Courage California’s Kao said the negative ads may have reflected poorly on Steyer, whose favorability ratings were nearly 10 percentage points lower than Becerra’s in a final UC Berkeley poll in late May.
“I think it started to really turn people off,” Kao said.
The wide, unsettled Democratic field may have hurt Steyer
For months, California Democratic Party Chair Rusty Hicks openly fretted that Democrats’ wide pool of primary candidates risked splitting the vote. Hypothetically it could have allowed two Republicans, Steve Hilton and Chad Bianco, to advance to the general election.
Many other observers — including Hilton and Bianco — publicly doubted that would happen. The scenario became even less likely after President Donald Trump endorsed Hilton, with polls showing GOP voters consolidating behind the British Fox News commentator.
But there are signs that word never made it to some Democratic voters; in one May survey, more than three-quarters of Democrats said they were concerned about getting locked out of the primary.

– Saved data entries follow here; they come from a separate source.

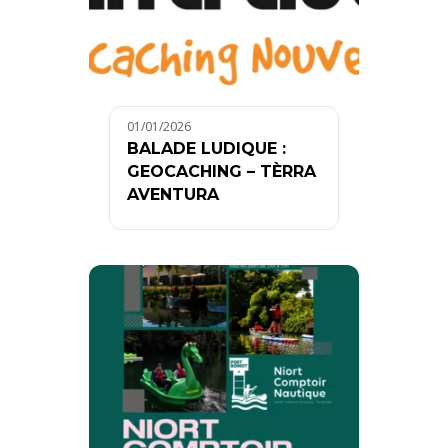
01/01/2026
BALADE LUDIQUE :
GEOCACHING – TÈRRA
AVENTURA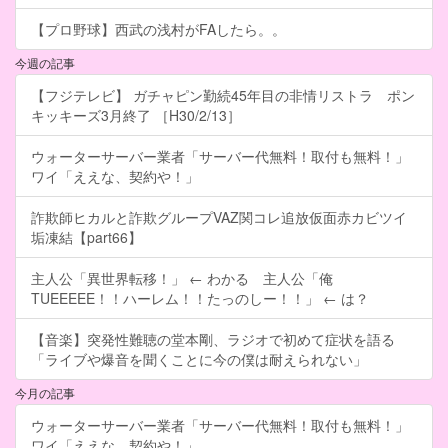
【プロ野球】西武の浅村がFAしたら。。
今週の記事
【フジテレビ】 ガチャピン勤続45年目の非情リストラ ポン
キッキーズ3月終了 ［H30/2/13］
ウォーターサーバー業者「サーバー代無料！取付も無料！」
ワイ「ええな、契約や！」
詐欺師ヒカルと詐欺グループVAZ関コレ追放仮面赤カビツイ
垢凍結【part66】
主人公「異世界転移！」 ← わかる 主人公「俺
TUEEEEE！！ハーレム！！たっのしー！！」 ← は？
【音楽】突発性難聴の堂本剛、ラジオで初めて症状を語る
「ライブや爆音を聞くことに今の僕は耐えられない」
今月の記事
ウォーターサーバー業者「サーバー代無料！取付も無料！」
ワイ「ええな、契約や！」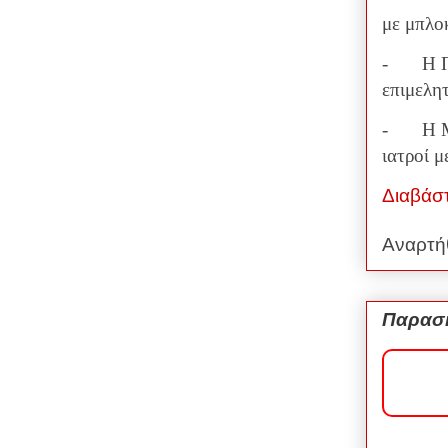
με μπλο
-
Η 
επιμελη
-
Η Μ
ιατροί μ
Διαβάσ
Αναρτή
Παρασκ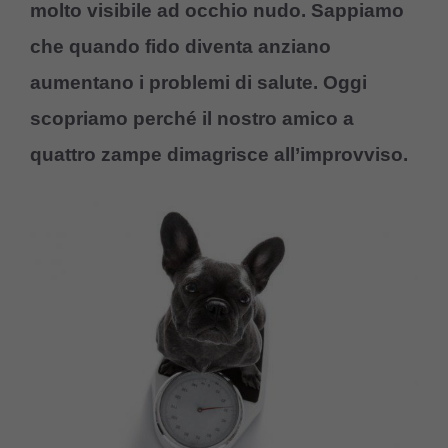
molto visibile ad occhio nudo. Sappiamo
che quando fido diventa anziano
aumentano i problemi di salute. Oggi
scopriamo perché il nostro amico a
quattro zampe dimagrisce all’improvviso.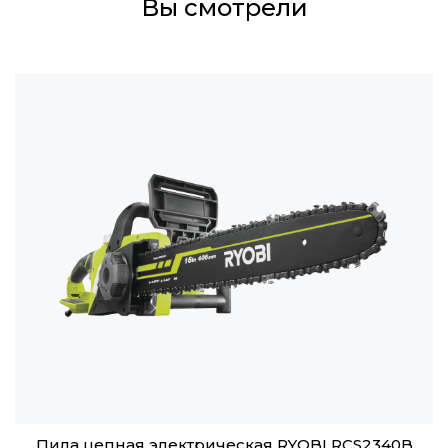
Вы смотрели
Пила цепная электрическая RYOBI RCS2340B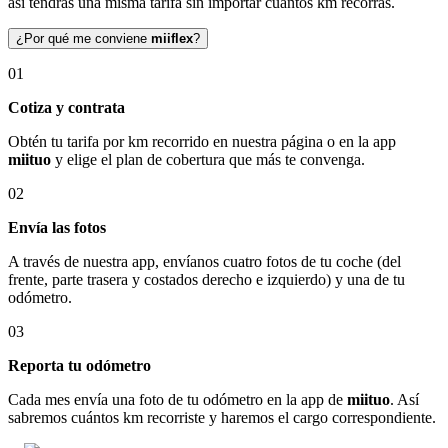
así tendrás una misma tarifa sin importar cuántos km recorras.
¿Por qué me conviene
miiflex
?
01
Cotiza y contrata
Obtén tu tarifa por km recorrido en nuestra página o en la app
miituo
y elige el plan de cobertura que más te convenga.
02
Envía las fotos
A través de nuestra app, envíanos cuatro fotos de tu coche (del
frente, parte trasera y costados derecho e izquierdo) y una de tu
odómetro.
03
Reporta tu odómetro
Cada mes envía una foto de tu odómetro en la app de
miituo
. Así
sabremos cuántos km recorriste y haremos el cargo correspondiente.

Shrum said Becerra benefited from voters who feared a lockout and wanted to back the Democratic frontrunner. According to most polls in the last month of the race, that was Becerra, who was also a known quantity from his decades in public office.
“I think people wanted someone safe, reliable, and they wanted to make sure a Democrat got in the runoff,” Shrum said.
The results suggest that had progressives rallied behind a single candidate, they might have made the general election. Still, despite frustration by some Steyer supporters online, there’s no guarantee the roughly 4% of voters who backed former Rep. Katie Porter, the other top progressive in the race, would’ve gone to Steyer; the UC Berkeley poll found Becerra, not Steyer, was the second choice pick for the plurality of Porter’s supporters.
Kao said Becerra may have been perceived as more progressive by voters than by groups like Courage California; the group got that feedback from some voters after it endorsed Steyer.
“Even if he doesn’t have a whole lot of concrete policies that necessarily suggest that he’s progressive across the board, the perception was that he was progressive,” Kao said.
While Kao and former progressive caucus leader Shergill say they’re concerned about Becerra’s lightly defined policy platform and backing from corporate donors, Steyers has urged his supporters to back his former rival against Hilton. And in his concession statement, Steyer suggested he’ll remain politically active.
“I wasn’t born a billionaire, I won’t die a billionaire. And I’ll spend the rest of my life working alongside you to dismantle a system that only benefits billionaires,” Steyer said.